| INSTRUCTIONS TO FOLLOW |
Your output consists solely of the lines from the one that contains "Không tự sửa chữa" to the end of the material, each reproduced exactly; pictures do not belong in it.

--- START ---

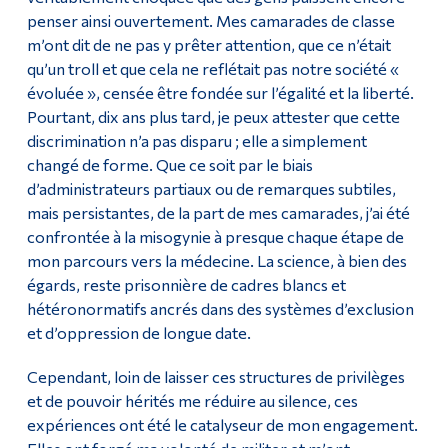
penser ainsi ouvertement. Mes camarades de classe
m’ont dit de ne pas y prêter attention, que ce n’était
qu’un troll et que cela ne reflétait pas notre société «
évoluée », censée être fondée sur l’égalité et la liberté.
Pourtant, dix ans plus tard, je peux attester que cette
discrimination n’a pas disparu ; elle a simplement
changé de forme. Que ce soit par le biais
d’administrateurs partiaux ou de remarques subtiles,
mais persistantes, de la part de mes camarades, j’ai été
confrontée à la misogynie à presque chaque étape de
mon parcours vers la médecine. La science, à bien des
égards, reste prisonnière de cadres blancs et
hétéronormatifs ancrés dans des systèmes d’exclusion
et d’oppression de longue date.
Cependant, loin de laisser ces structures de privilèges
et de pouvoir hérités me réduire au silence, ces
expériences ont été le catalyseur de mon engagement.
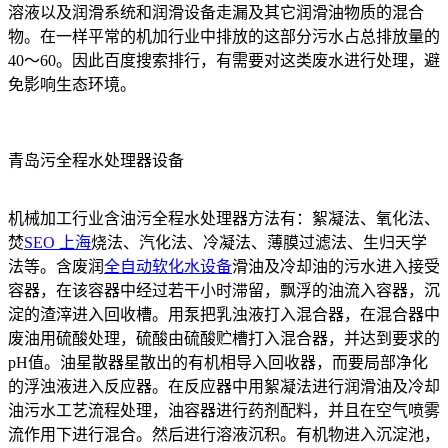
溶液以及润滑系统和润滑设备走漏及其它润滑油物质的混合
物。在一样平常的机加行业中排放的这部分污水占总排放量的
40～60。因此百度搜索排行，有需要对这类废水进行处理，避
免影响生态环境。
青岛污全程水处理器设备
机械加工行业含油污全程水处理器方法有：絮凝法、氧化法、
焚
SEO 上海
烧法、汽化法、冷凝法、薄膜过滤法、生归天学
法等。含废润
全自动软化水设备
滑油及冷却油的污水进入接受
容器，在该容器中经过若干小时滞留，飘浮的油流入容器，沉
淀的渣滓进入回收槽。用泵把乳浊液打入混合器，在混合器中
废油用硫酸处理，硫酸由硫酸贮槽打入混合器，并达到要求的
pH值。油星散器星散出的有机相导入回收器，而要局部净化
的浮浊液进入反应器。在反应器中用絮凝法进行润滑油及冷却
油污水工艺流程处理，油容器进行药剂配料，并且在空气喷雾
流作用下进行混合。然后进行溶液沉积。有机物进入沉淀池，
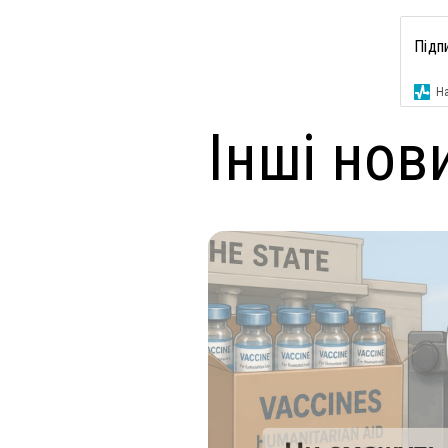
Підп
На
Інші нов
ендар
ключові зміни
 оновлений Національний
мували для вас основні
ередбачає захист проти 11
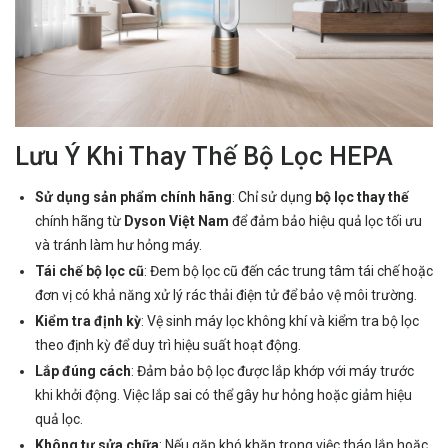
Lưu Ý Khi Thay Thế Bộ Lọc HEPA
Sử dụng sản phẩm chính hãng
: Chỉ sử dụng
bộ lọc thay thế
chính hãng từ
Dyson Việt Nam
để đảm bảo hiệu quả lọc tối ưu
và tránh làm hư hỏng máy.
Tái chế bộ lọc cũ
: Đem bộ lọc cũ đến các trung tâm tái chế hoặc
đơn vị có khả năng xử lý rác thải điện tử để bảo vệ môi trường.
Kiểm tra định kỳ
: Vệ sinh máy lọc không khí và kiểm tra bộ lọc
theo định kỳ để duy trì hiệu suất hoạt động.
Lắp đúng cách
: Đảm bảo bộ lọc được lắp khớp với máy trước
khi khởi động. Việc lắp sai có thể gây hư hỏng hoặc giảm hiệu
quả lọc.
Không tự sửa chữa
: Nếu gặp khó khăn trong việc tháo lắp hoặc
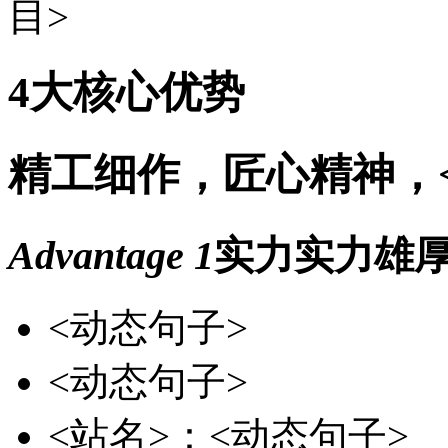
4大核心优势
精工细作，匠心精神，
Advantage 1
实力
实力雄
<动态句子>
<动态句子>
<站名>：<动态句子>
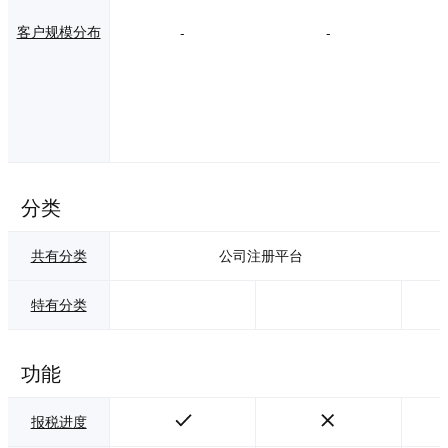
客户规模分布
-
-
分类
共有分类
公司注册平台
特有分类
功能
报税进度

--- END ---

| TASK ANSWER |
Không tự sửa chữa
: Nếu gặp khó khăn trong việc tháo lắp hoặc
4大核心优势
精工细作，匠心精神，
Advantage 1
实力
实力雄
<动态句子>
<动态句子>
<站名>：<动态句子>
客户规模分布
-
-
分类
共有分类
公司注册平台
特有分类
功能
报税进度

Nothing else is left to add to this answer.